Banyak konsep yang Tuhan Yeshua ajarkan yang tertulis dalam Kitab Suci dipahami berbeda oleh kekristenan sehingga menimbulkan kurang akurat dalam melakukan firman-Nya. Contohnya, istilah murid dalam budaya Ibrani dengan yang kita pahami berbeda. Perintah Tuhan untuk menjadikan semua bangsa murid-Nya bukan sekadar mencari sebanyak orang seperti marketing, melainkan mengajar mereka sampai mereka menjadi seperti Tuhan Yeshua (termasuk gaya hidup Tuhan Yeshua). Karena itu, kita perlu memahami dengan tepat apa yang tertulis dalam firman Tuhan dengan sudut pandang Ibrani.
Keluaran 18: 1-12
Kisah tentang Yitro, mertua Musa, yang dijadikan salah satu Torah Parshah. Yitro bukanlah orang Israel, melainkan imam bangsa Midian. Sebelum kedatangan Yitro, bangsa Israel menghadapi peperangan dengan bangsa Amalek (kita pernah belajar “Spirit of Amalek,” yaitu saat kebenaran disampaikan, tetapi seseorang tidak bergeming atau tidak menanggapi).

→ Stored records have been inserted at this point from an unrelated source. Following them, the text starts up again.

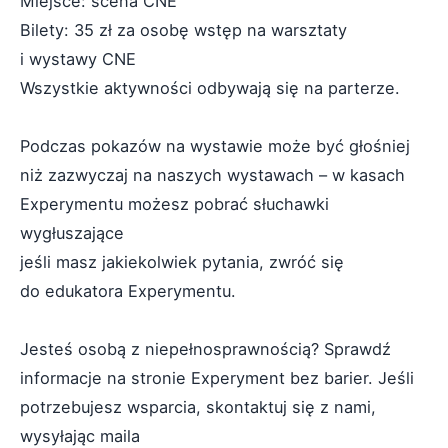
Miejsce: scena CNE
Bilety: 35 zł za osobę wstęp na warsztaty
i wystawy CNE
Wszystkie aktywności odbywają się na parterze.
Podczas pokazów na wystawie może być głośniej
niż zazwyczaj na naszych wystawach – w kasach
Experymentu możesz pobrać słuchawki
wygłuszające
jeśli masz jakiekolwiek pytania, zwróć się
do edukatora Experymentu.
Jesteś osobą z niepełnosprawnością? Sprawdź
informacje na stronie Experyment bez barier. Jeśli
potrzebujesz wsparcia, skontaktuj się z nami,
wysyłając maila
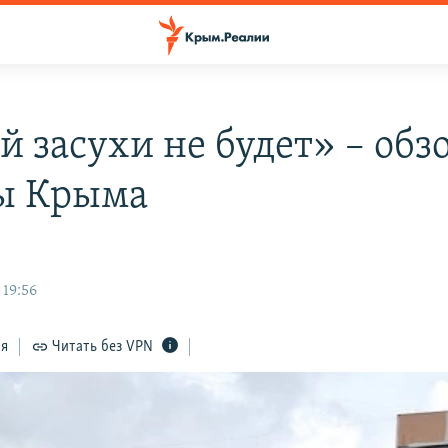
й засухи не будет» – обз
ы Крыма
 19:56
ся
Читать без VPN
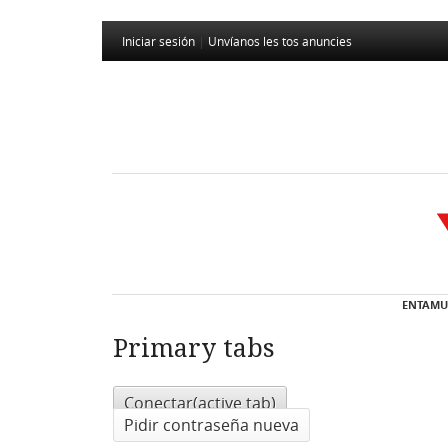
Iniciar sesión
|
Unvíanos les tos anuncies
ENTAMU
Primary tabs
Conectar
(active tab)
Pidir contraseña nueva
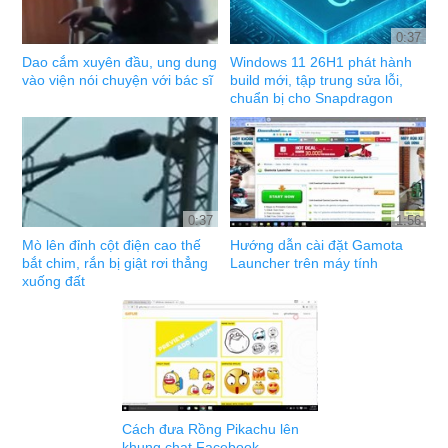
0:37
Dao cắm xuyên đầu, ung dung
Windows 11 26H1 phát hành
vào viện nói chuyện với bác sĩ
build mới, tập trung sửa lỗi,
chuẩn bị cho Snapdragon
0:37
1:56
Mò lên đỉnh cột điện cao thế
Hướng dẫn cài đặt Gamota
bắt chim, rắn bị giật rơi thẳng
Launcher trên máy tính
xuống đất
Cách đưa Rồng Pikachu lên
khung chat Facebook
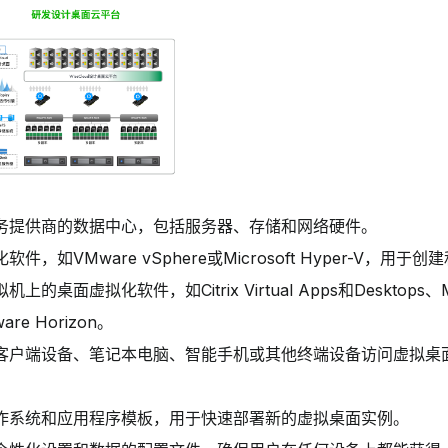
务提供商的数据中心，包括服务器、存储和网络硬件。
，如VMware vSphere或Microsoft Hyper-V，用
面虚拟化软件，如Citrix Virtual Apps和Desktops、Micr
ware Horizon。
客户端设备、笔记本电脑、智能手机或其他终端设备访问虚拟桌
作系统和应用程序模板，用于快速部署新的虚拟桌面实例。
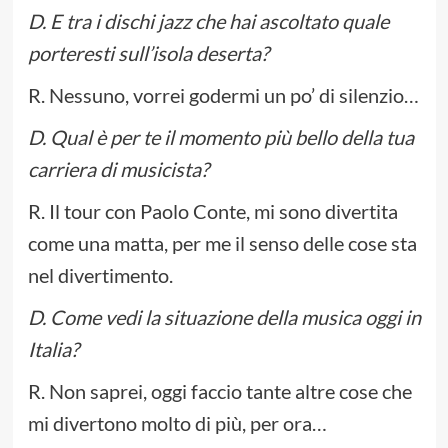
D. E tra i dischi jazz che hai ascoltato quale
porteresti sull’isola deserta?
R. Nessuno, vorrei godermi un po’ di silenzio…
D. Qual è per te il momento più bello della tua
carriera di musicista?
R. Il tour con Paolo Conte, mi sono divertita
come una matta, per me il senso delle cose sta
nel divertimento.
D. Come vedi la situazione della musica oggi in
Italia?
R. Non saprei, oggi faccio tante altre cose che
mi divertono molto di più, per ora…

Berbanding terbalik dengan Yitro. Seorang dari bangsa lain, punya jabatan, dan kaya (memiliki ternak). Namun, Yitro bisa melihat dan mengakui kebenaran tentang TUHAN yang disembah oleh bangsa Israel (ay. 11) (dalam Midrash diceritakan bahwa Yitro kehilangan hak istimewanya di bangsa Midian sebab mengakui Tuhan yang benar).
Humility (Keluaran 18: 13-24)
Musa ditulis dalam Kitab Suci sebagai orang yang rendah hati. Kerendahan hati bukan tentang “merendah-rendahkan diri”. Misalnya, Tuhan karuniakan bakat tertentu dan kesempatan, tetapi tidak mau dengan alasan “tidak mampu” atau “tidak merasa layak”. Lalu, seperti apa ciri rendah hati?
- Seperti Yitro
Saat mendengar tentang kebenaran Tuhan, dia bersukacita dan mengikuti kebenaran itu meskipun harus kehilangan banyak hal. Dia menaruh kebenaran Tuhan dan kerajaan Surga di atas kepentingan hidupnya. Dia tidak mempertahankan apa yang dia tahu, seperti yang Tuhan Yeshua ajarkan (bnd. Lukas 18: 9-14).

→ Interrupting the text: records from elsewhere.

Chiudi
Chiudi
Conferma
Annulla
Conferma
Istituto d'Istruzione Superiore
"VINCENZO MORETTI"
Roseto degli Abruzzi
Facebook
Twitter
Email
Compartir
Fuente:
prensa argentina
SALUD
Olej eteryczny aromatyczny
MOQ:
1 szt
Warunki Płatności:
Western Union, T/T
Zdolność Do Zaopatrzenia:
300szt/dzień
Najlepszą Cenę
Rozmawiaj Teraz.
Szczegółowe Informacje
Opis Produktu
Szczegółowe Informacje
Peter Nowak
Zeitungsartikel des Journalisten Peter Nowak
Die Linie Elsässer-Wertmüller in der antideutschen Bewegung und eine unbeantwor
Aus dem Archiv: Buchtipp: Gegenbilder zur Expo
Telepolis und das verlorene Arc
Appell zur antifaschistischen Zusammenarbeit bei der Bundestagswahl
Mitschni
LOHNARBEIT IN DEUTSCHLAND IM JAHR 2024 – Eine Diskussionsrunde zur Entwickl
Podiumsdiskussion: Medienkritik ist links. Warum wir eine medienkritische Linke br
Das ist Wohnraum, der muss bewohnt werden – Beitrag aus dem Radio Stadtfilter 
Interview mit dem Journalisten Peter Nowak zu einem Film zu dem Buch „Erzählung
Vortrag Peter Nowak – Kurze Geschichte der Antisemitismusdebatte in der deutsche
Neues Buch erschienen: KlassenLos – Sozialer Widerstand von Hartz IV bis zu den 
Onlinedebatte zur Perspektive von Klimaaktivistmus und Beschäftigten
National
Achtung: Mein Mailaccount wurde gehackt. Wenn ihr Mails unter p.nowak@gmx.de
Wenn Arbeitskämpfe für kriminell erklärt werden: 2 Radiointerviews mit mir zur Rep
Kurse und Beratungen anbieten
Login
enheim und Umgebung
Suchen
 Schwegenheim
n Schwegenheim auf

Tuhan Yeshua mengajarkan tentang perumpamaan orang Farisi dan pemungut cukai kepada “mereka yang menganggap diri benar” (CJB: orang yang bersandar pada kebenarannya sendiri). Jadi, saat kebenaran firman Tuhan yang kita dengar menunjukkan “kotoran di wajah kita”, apakah kita mau mengakuinya? Itulah kerendahan hati yang sesungguhnya.
- Seperti Musa
Saat mendengar nasihat Yitro, Musa melakukan apa yang dikatakan Yitro. Musa menghargai masukan orang lain di atas kepentingannya sendiri. Musa tidak merasa sudah tahu atau paling tahu.
Kesimpulan
Karena itu, kita harus menaruh kepentingan Surga di atas kepentingan pribadi. Lalu, belajarlah menaruh kepentingan orang banyak di atas keegoisan kita. Itulah makna menerapkan kerendahan hati.